A config to randomize the VPN endpoint via cron

[ghost]

Here is my (simple) setup to randomize the VPN endpoint every X minutes. It assumes you have qubes-vpn-support correctly installed and working with your vpn configs somewhere below /rw/config/vpn. I am using /rw/config/vpn/configs to store ovpn files.

Files

/rw/config/vpn/countries- contains a list of country filenames

/rw/config/vpn/country_servers - contains a list of ovpn profiles that correspond to the country. You need a filename per line that corresponds to a country.

For example: /rw/config/vpn/germany_servers has a list of ovpn files, the servers of which are located in Germany. You will need a *_servers file for each country in your countries files.

/rw/config/vpn/change-server- script that changes the connection by prodding qubes-vpn-handler

Setup

All files are in /rw/config/vpn.

countries contains something like this:

norway_servers
denmark_servers
germany_servers

norway_servers contains something like this:

/rw/config/vpn/configs/norway_server_1.ovpn
/rw/config/vpn/configs/norway_server_2.ovpn
/rw/config/vpn/configs/norway_server_3.ovpn
/rw/config/vpn/configs/norway_server_4.ovpn
/rw/config/vpn/configs/norway_server_5.ovpn
/rw/config/vpn/configs/norway_server_6.ovpn

each country file should have a list of the ovpn files corresponding that country.

change-server is a small bash script that more or less randomly chooses a country and then an ovpn profile from that country, sets up the symbolic link, then restarts the qubes-vpn-handler service via systemctl:

#!/bin/bash

country=`shuf -n 1 /rw/config/vpn/countries`
echo $country
server=`shuf -n 1 /rw/config/vpn/$country`
echo $server
config_file=$server
echo $config_file
sudo rm -f /rw/config/vpn/vpn-client.conf
sudo ln -s $config_file /rw/config/vpn/vpn-client.conf 
sudo systemctl stop qubes-vpn-handler
sleep 8
sudo systemctl start qubes-vpn-handler

last step is to enable cron in the vpn qube and add a crontab using crontab -e

edit /rw/config/rc.local and add these lines at the bottom:

mkdir /var/run/qubes-service/crond
systemctl start cron

And either restart the cube or enter these commands in a vpn qube terminal window. You can confirm cron started correctly by issuing a systemctl status cron in a vpn qube terminal window.

I am using a debian template so this might be different for whatever template you're using.

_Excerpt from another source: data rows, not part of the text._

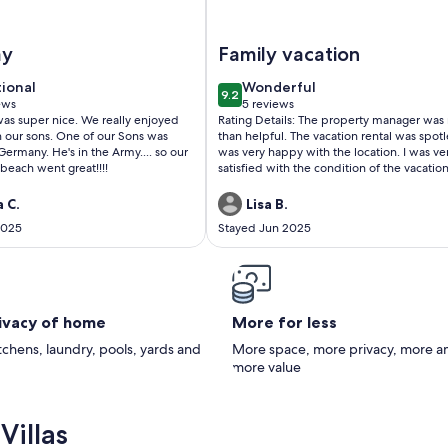
l & Beach Toys
BR / 2Bath condo, large shared pool, many amenities...steps f
Image of Walk to Beach Condo w
ay
Family vacation
tional
wonderful
tional
Wonderful
9.2
f 10
9.2 out of 10
ews
5 reviews
(5
 nice. We really enjoyed
Rating Details: The property manager was
ws)
reviews)
 One of our Sons was
than helpful. The vacation rental was spotle
rmany. He's in the Army.... so our
was very happy with the location. I was ve
beach went great!!!!
satisfied with the condition of the vacatio
rental. Overall, I recommend this vacation
rental. Reviewer Comments: We decided to
 C.
Lisa B.
have our daughters and grandchildren to
2025
Stayed Jun 2025
for a family vacation. The condo was a
wonderful place for a perfect stay.
rivacy of home
More for less
itchens, laundry, pools, yards and
More space, more privacy, more a
more value
Villas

Next set up a cron job viacrontab -e and add an entry to poke the /rw/config/vpn/change-server script:

*/16 * * * * /rw/config/vpn/change-server

In this case every 16 minutes the server will change. You should see the notifications from the notification daemon. Watch /var/log/daemon.log in the vpn qube to see fine details of what openvpn is up to.

Bonus

Small script called /rw/config/vpn/make_servers_lists that works for my setup to gather country profiles into the correct country_servers file. You have to manually add lines to correspond with the countries you have in your countries file.

#!/bin/bash
cd /rw/config/vpn/
rm -rf norway_servers
find "$(pwd)" -name "no*udp*" -print | sudo tee /rw/config/vpn/norway_servers
rm -rf denmark_servers
find "$(pwd)" -name "dk*udp*" -print | sudo tee /rw/config/vpn/denmark_servers
rm -rf germany_servers
find "$(pwd)" -name "de*udp*" -print | sudo tee /rw/config/vpn/germany_servers

Caveats and Follow-on

• The vpn provider seems to change their servers often. When this happens, some profiles are obsolete and systemd/openvpn combination will try to connect in an endless loop.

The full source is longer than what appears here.